Entre os atletas paralímpicos, a utilização é até maior. Duda Oliveira, do vôlei sentado, e Susana Schnarndorf, da natação, estão entre as supostas beneficiadas.
– No vôlei sentado você faz tudo com os braços, você tem que deslocar, dar toque, atacar, levantar, e é uma sobrecarga gigantesca. Então para a gente, é natural sentir dor. Só que, com o tratamento do CBD, elas foram diminuindo. E, com o tempo, desaparecendo – contou Duda, medalhista de bronze nas Paralimpíadas de Tóquio.
Pentacampeã brasileira de triatlo na década de 90, Susana foi diagnosticada com síndrome de Shy-Drager, uma doença degenerativa que ataca o sistema nervoso e paralisa diversos músculos do corpo.
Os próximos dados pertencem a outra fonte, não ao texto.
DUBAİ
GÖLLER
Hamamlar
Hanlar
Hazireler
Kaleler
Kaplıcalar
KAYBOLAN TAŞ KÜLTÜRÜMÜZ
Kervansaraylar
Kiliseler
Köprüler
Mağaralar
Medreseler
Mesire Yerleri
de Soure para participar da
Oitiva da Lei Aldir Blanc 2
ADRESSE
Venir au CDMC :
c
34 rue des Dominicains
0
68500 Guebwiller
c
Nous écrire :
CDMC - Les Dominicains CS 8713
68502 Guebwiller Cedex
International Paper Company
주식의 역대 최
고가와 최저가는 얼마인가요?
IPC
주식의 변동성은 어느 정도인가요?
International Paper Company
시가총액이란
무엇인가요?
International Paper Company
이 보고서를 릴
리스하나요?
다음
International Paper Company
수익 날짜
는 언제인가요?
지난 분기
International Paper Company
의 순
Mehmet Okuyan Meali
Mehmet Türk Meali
Chegou a escutar que teria no máximo mais dez anos de vida. Só que já se passaram 15, e ela segue a competir em alto nível.
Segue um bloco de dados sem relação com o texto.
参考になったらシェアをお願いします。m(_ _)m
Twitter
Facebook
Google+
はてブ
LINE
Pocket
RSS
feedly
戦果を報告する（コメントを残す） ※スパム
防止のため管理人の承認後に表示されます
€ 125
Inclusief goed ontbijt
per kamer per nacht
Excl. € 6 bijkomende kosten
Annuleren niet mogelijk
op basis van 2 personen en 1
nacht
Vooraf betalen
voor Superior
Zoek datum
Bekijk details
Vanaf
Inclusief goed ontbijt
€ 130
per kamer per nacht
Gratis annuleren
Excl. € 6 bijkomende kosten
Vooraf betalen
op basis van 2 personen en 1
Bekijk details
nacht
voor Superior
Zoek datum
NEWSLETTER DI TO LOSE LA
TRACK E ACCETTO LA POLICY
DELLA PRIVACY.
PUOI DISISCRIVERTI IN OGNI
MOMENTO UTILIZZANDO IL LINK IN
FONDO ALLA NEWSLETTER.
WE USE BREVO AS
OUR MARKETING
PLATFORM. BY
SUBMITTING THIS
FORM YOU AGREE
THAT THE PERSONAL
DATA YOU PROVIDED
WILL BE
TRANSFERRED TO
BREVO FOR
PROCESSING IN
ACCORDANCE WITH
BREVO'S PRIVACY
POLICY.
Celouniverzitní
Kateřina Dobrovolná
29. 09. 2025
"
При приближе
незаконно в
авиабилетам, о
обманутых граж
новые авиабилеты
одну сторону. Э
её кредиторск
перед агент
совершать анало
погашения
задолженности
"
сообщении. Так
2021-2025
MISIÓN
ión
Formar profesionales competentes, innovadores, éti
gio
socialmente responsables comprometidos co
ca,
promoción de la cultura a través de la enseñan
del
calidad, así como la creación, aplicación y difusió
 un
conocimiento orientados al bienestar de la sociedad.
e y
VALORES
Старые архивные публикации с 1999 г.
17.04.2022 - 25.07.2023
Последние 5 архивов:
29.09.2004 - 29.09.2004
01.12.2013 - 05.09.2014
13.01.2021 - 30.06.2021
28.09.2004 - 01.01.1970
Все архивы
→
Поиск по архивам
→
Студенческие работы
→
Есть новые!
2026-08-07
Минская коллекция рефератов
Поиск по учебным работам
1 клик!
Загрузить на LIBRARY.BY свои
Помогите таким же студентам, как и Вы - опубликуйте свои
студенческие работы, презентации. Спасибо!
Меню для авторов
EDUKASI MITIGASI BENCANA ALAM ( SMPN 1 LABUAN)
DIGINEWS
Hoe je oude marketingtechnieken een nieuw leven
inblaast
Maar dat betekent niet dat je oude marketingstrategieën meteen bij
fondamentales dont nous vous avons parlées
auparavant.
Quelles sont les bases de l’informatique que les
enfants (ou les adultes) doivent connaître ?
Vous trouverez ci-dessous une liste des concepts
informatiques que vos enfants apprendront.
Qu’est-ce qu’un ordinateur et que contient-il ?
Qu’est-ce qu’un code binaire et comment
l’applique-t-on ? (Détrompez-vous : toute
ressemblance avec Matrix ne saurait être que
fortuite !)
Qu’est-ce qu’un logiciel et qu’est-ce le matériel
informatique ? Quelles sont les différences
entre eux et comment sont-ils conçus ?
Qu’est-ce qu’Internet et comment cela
– Minha qualidade de vida mudou muito. Eu vivia dependente de remédio como Rivotril, Lexotan, esses para ansiedade. Eu tinha muita depressão; já fiquei 21 dias sem sair do meu quarto, 40 dias sem sair de casa. Depois do CBD, consegui controlar para não cair no buraco de novo – assinalou a nadadora.
Mesmo com muitos estudos ainda em andamento, no exterior as vendas de produtos relacionados ao canabidiol dispararam nos últimos anos. Nos Estados Unidos, por exemplo, esse mercado tinha faturado US$ 358 milhões até 2017 (cerca de R$ 2 bilhões). Em 2018, bateu US$ 512 milhões (R$ 2,8 bilhões). E, pelas taxas atuais de crescimento, deve arrebatar quase US$ 20 bilhões (R$ 112 bilhões) até 2025.
Esses valores vultosos chamaram a atenção de Bob Burnquist, lenda do skate brasileiro e mundial, que fundou uma empresa nos Estados Unidos pra comercializar insumos à base de plantas e que tem o canabidiol como principal produto. O óleo é a forma mais comum de venda, mas, no exterior, é possível encontrá-lo em cremes, shampoos, balas, chocolates, bebidas e até para animais de estimação.
– Eu resolvi investir no CBD porque senti que seria parte de uma solução necessária. Se eu estava passando pelo que eu passei, sempre me recuperando, eu senti que o CBD poderia me ajudar e ajudar muitas pessoas – afirmou.
No Brasil, é preciso de prescrição médica para a compra, seja online ou em farmácias. Até hoje, apenas cinco produtos com canabidiol foram aprovados pela Anvisa (Agência Nacional de Vigilância Sanitária) – o último deles só foi liberado no final de outubro.
Se uma pessoa não encontra o que precisa, a agência também permite a importação, e o número de solicitações não para de aumentar: em 2015, foram 900 pedidos; em 2021, já são mais de 22 mil.
– O tema foi recentemente regulamentado pela Anvisa, em dezembro de 2019. Então, acreditamos que ainda temos um número pequeno de produtos porque de fato as empresas estão se preparando para isso e fazendo o desenvolvimento desse produto – comentou João Paulo Perfeito, gerente da Agência.
– Eu acho que é um conjunto de resultados muito promissores, é uma substância que tem muito potencial em vários aspectos. Esse potencial vai sendo estudado inicialmente com modelos animais e eventualmente isso vai evoluir para estudos clínicos – ponderou o professor Francisco Guimarães.